11:47 p.m. Irate colon be damned, McFedries knocks down Martin Kampmann (Pictures).

11:51 p.m. After being peppered with strikes, Kampmann takes control on the ground and finishes with an arm-triangle.

11:57 p.m. The broadcast's wandering microphone gets opinions on tonight's main event. With few celebrities in Ohio, no one says anything stupid enough to mention here.

11:59 p.m. Couture and Tim Sylvia (Pictures) discuss their bout, offering contrasting opinions on Randy's abilities at the age of 43. "The Natural" is adamant he can still hang; Sylvia infers he needs to be in a rocking chair and wearing a diaper.

12:01 a.m. Couture enters to a deafening reception in Ohio. He looks much healthier hydrated. In the kind of classy display only a UFC fan could offer, a spectator tosses him a condom. Feel free to explore the subtext, because I won't be.

12:04 a.m. A hyperbolic Goldberg alleges that Sylvia could be 285 pounds tonight. Rogan chimes in that, if not for the 265-pound heavyweight cap, he might be 300 pounds. By the end of the night, I expect both men to report Tim Sylvia (Pictures) has been seen stomping over Tokyo.

12:05 a.m. The tale of the tape: Sylvia is six inches taller, 40 pounds heavier, and 13 years younger. My concern turns to outright apprehension. I loathe the UFC's perpetual mishandling of aging athletes to "put over" their fresher talent.

12:11 a.m. The first round opens. I really am wary of Randy getting hurt here. He's practically a geriatric and oh my Christ he just dropped Sylvia.
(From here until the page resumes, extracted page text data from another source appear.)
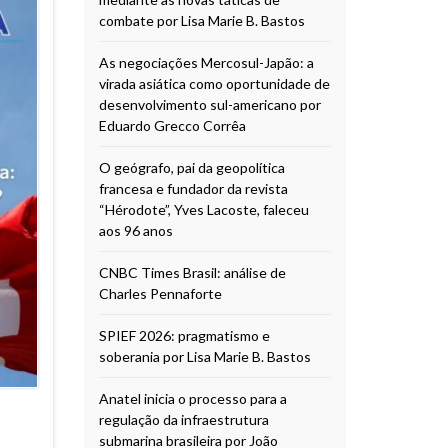
combate por Lisa Marie B. Bastos
As negociações Mercosul-Japão: a
virada asiática como oportunidade de
desenvolvimento sul-americano por
Eduardo Grecco Corrêa
O geógrafo, pai da geopolítica
francesa e fundador da revista
“Hérodote”, Yves Lacoste, faleceu
aos 96 anos
CNBC Times Brasil: análise de
Charles Pennaforte
SPIEF 2026: pragmatismo e
soberania por Lisa Marie B. Bastos
Anatel inicia o processo para a
regulação da infraestrutura
submarina brasileira por João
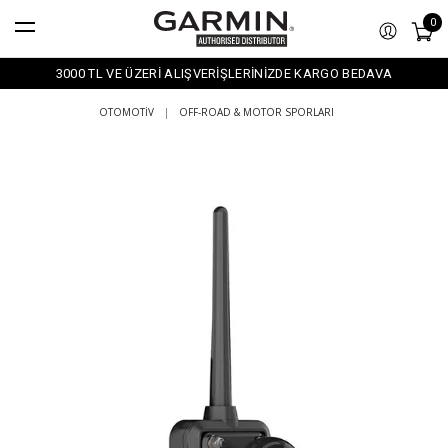
0
3000 TL VE ÜZERİ ALIŞVERİŞLERİNİZDE KARGO BEDAVA
OTOMOTIV
|
OFF-ROAD & MOTOR SPORLARI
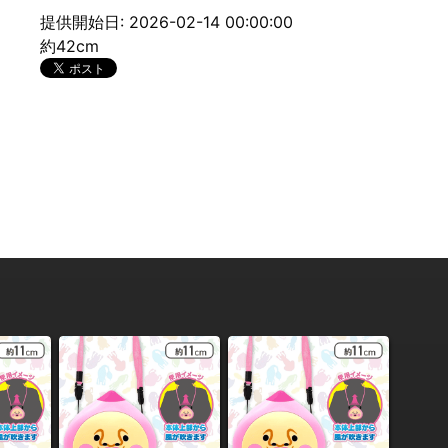
提供開始日: 2026-02-14 00:00:00
約42cm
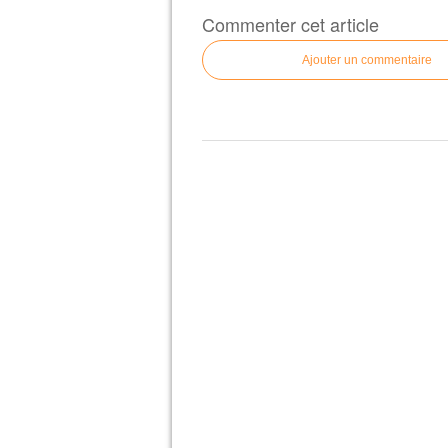
Commenter cet article
Ajouter un commentaire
12:16 a.m. Round one expires as both fans and Sylvia try to regain their bearings. Couture spent most of the round working from Sylvia's back and trying to apply a choke.
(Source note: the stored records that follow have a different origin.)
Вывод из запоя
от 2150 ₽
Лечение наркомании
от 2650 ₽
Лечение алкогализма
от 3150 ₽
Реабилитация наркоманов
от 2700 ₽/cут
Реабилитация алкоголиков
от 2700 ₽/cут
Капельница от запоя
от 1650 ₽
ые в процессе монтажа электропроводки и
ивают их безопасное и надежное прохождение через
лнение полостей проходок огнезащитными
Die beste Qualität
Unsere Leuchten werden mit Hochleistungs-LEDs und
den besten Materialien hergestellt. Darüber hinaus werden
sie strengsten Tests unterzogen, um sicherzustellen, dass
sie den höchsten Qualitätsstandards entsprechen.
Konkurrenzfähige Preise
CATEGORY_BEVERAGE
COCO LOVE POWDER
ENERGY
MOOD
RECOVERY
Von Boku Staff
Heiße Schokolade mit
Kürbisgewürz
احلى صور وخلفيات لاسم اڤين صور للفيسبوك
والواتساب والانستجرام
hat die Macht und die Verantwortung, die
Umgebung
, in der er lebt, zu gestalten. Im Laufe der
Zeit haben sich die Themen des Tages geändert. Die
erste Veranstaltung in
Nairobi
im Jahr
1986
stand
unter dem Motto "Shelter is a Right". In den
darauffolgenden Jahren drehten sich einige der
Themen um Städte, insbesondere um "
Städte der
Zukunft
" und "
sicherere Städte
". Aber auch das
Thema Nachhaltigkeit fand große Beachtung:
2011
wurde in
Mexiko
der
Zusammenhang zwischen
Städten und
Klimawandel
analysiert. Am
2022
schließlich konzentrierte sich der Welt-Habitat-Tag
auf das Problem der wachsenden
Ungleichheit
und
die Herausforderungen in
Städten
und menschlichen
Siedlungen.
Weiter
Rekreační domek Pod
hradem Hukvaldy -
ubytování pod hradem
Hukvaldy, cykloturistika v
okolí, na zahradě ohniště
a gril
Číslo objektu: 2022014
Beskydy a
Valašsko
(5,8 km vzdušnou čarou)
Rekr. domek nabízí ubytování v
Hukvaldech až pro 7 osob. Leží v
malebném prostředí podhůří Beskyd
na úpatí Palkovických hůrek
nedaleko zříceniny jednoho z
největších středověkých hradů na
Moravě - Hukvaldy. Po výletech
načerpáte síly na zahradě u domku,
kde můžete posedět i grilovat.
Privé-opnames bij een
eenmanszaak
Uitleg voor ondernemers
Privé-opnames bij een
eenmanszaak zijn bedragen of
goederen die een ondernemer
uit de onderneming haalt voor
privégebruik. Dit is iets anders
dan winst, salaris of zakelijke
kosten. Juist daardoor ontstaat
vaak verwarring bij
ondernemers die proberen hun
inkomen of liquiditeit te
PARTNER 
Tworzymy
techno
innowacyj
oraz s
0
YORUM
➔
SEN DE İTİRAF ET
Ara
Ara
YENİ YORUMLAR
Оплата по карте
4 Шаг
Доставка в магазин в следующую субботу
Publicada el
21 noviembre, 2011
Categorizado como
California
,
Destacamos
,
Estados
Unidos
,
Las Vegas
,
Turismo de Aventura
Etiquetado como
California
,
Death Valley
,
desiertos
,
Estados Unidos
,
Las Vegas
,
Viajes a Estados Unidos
While I'm reeling from his efforts, I remind myself that he looked good early on against both Josh Barnett (Pictures) and Ricco Rodriguez (Pictures) before their size wore him out. And Sylvia is built like Paul Bunyan. It's far from over.

12:22 a.m. Round two is in the books, proving the first stanza was no fluke. Couture scored with a takedown and started landing … but Sylvia has a scary guard, able to clip Randy's chin with those lanky limbs.

12:28 a.m. Fifteen minutes in, and Couture has never been in an ounce of danger. Incredibly, Randy is getting the better of the stand-up, bobbing and weaving like an Amish craftsman.

12:29 a.m. Sylvia sits humbled in his corner. He emits two loud belches.

12:34 a.m. Another five minutes of domination by Couture, who seems to delight in making me look like a giant idiot. As if I needed the help.

12:41 a.m. The fight is over. Sylvia's face is a swollen mess, a total Rick Baker special. Barring Helen Keller sitting at the judges' table, Randy Couture (Pictures) is about to regain his heavyweight title.

12:44 a.m. He's done it: Couture is now a five-time UFC champ. The crowd gets their fairy tale on and cheers when Randy embraces wife Kim. The only thing missing is fireworks and a bad Nickelback song.

12:46 a.m. Sylvia drops a reference to an injury during his post-fight interview, further endearing himself to the crowd. Sensing the tension, he immediately ushers in a handicapped child to hug.

12:50 a.m. I try to log on to various forums to gauge reaction to Couture's umpteenth magic trick. The pages won't load due to high traffic volume, which probably says it all about what happened tonight.

Or we could look to screenwriter William Goldman, who can help meet my pretentious quotes quota for the evening.

"Nobody knows anything," he said. And while he was speaking of Hollywood, it's just as relevant to MMA — and the legacy of the Natural.